--- Data for analysis Enclosed Below ---
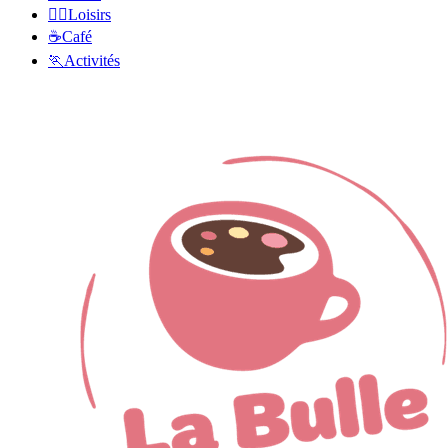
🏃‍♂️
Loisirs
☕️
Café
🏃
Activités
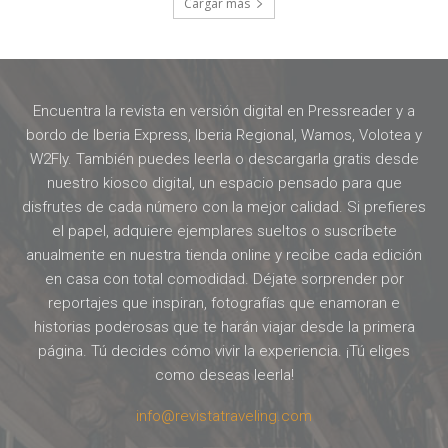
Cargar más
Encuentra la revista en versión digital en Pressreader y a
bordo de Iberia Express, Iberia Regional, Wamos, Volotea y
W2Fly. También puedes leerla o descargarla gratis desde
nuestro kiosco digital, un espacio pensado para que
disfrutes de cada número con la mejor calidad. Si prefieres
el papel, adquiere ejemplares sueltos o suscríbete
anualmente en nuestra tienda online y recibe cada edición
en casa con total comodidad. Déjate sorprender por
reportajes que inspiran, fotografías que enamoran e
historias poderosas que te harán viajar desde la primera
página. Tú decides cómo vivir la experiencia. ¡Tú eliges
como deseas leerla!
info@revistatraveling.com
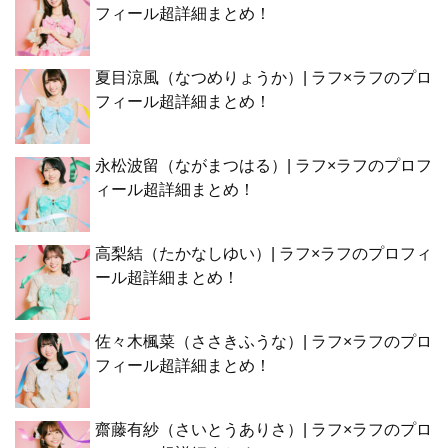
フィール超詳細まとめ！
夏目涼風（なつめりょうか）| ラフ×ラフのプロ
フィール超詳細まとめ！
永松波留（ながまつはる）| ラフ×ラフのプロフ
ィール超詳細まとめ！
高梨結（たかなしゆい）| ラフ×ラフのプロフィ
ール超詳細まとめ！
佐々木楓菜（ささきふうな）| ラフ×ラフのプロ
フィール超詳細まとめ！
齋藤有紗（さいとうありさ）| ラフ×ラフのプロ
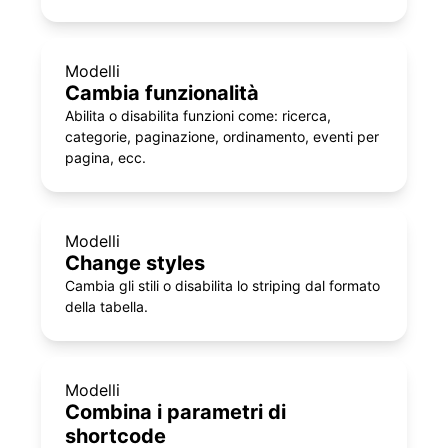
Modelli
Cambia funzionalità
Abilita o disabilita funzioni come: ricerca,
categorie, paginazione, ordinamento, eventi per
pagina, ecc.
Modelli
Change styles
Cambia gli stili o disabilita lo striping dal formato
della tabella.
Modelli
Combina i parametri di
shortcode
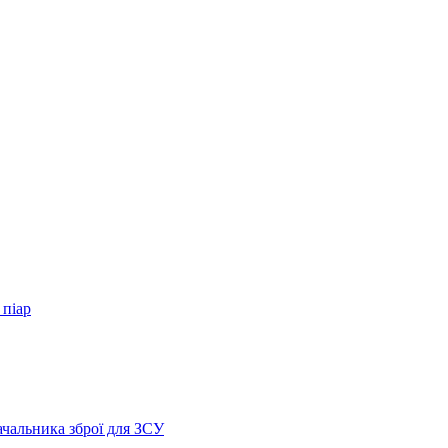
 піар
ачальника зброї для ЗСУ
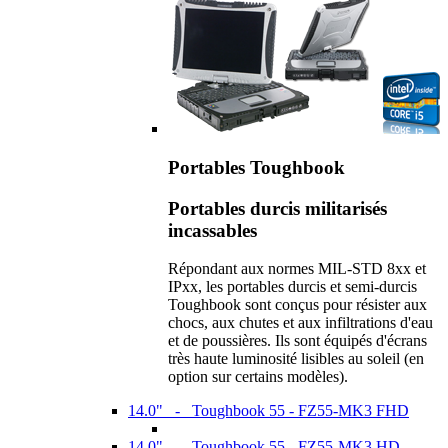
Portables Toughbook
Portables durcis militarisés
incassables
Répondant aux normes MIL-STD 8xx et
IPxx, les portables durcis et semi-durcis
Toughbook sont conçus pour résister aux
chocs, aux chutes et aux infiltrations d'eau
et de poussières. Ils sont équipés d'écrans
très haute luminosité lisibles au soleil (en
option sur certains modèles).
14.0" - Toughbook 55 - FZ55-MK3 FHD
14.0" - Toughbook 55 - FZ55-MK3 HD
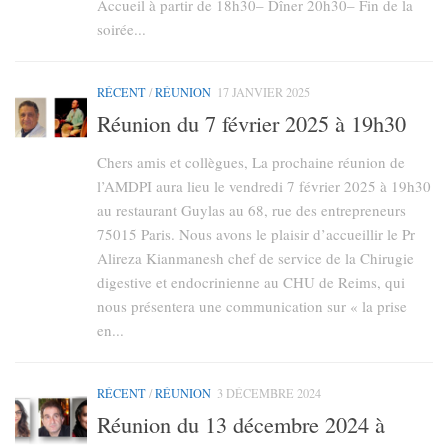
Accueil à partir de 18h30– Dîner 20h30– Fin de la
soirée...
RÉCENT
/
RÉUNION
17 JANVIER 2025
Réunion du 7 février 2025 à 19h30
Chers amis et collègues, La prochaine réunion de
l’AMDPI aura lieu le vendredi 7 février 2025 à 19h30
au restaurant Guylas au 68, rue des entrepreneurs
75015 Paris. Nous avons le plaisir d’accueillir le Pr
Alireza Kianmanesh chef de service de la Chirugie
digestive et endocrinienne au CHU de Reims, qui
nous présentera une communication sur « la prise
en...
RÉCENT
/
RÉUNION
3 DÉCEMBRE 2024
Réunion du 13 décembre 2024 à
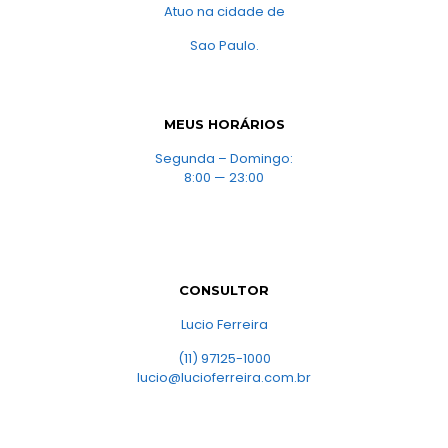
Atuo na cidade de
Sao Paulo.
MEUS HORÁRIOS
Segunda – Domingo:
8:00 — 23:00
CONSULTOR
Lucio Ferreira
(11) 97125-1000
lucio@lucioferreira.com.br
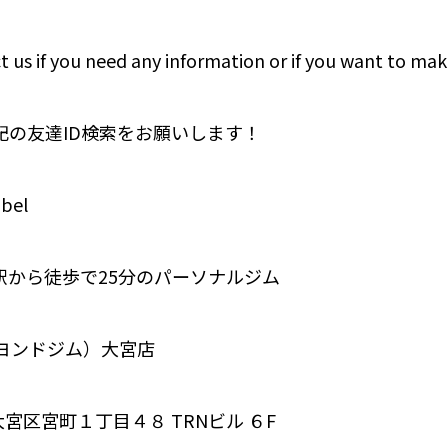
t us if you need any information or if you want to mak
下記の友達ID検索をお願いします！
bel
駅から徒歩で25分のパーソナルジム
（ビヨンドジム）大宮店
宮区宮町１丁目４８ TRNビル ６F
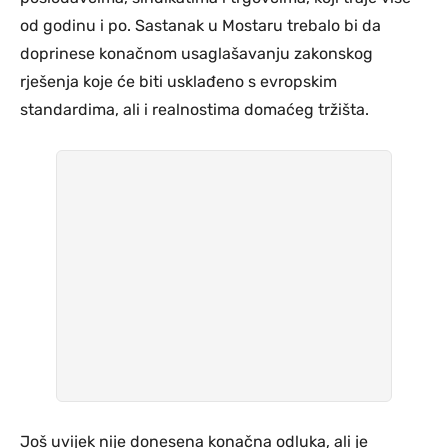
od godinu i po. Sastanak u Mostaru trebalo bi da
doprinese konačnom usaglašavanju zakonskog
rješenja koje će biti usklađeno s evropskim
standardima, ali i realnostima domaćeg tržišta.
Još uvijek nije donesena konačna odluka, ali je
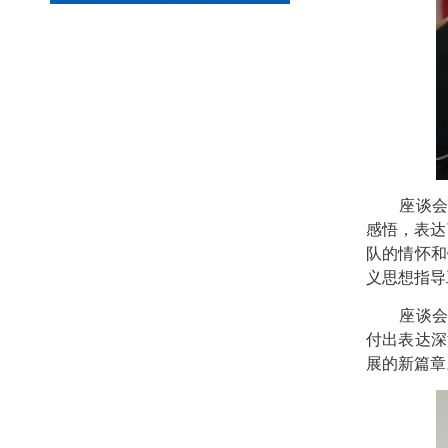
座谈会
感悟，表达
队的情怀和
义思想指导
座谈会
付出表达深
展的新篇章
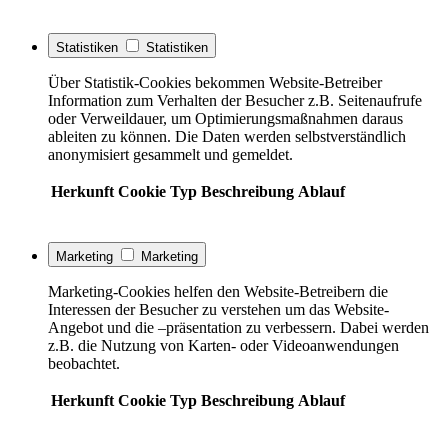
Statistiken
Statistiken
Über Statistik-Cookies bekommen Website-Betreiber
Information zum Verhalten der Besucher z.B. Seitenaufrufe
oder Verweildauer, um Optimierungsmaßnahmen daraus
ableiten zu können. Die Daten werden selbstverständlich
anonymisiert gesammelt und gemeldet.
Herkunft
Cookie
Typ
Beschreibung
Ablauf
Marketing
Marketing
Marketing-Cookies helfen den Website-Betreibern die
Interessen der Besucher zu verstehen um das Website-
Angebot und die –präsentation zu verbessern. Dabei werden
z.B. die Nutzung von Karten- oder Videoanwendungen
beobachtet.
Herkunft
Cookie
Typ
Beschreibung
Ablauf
--- End of Enclosed Data for analysis ---
--- Data for analysis Enclosed Below ---
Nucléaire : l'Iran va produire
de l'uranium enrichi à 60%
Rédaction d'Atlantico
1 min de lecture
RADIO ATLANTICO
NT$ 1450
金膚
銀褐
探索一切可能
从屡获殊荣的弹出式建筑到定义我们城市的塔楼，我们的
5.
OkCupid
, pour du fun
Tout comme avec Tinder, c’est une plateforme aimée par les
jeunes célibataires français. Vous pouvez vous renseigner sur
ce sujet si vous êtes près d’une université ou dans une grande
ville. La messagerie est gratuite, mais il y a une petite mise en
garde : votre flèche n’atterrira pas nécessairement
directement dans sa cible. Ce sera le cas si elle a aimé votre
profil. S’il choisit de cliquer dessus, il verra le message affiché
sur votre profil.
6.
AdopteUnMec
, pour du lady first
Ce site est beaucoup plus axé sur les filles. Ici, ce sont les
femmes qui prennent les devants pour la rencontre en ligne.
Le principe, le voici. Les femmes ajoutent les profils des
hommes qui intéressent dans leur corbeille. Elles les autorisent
--- End of Enclosed Data for analysis ---
**Work order:**
Wherever the line holding "directement dans sa" falls in the entries above, copy exactly from it through the line holding "hommes qui intéressent", inclusive, and add nothing.

**Answer to the exercise:**
directement dans sa cible. Ce sera le cas si elle a aimé votre
profil. S’il choisit de cliquer dessus, il verra le message affiché
sur votre profil.
6.
AdopteUnMec
, pour du lady first
Ce site est beaucoup plus axé sur les filles. Ici, ce sont les
femmes qui prennent les devants pour la rencontre en ligne.
Le principe, le voici. Les femmes ajoutent les profils des
hommes qui intéressent dans leur corbeille. Elles les autorisent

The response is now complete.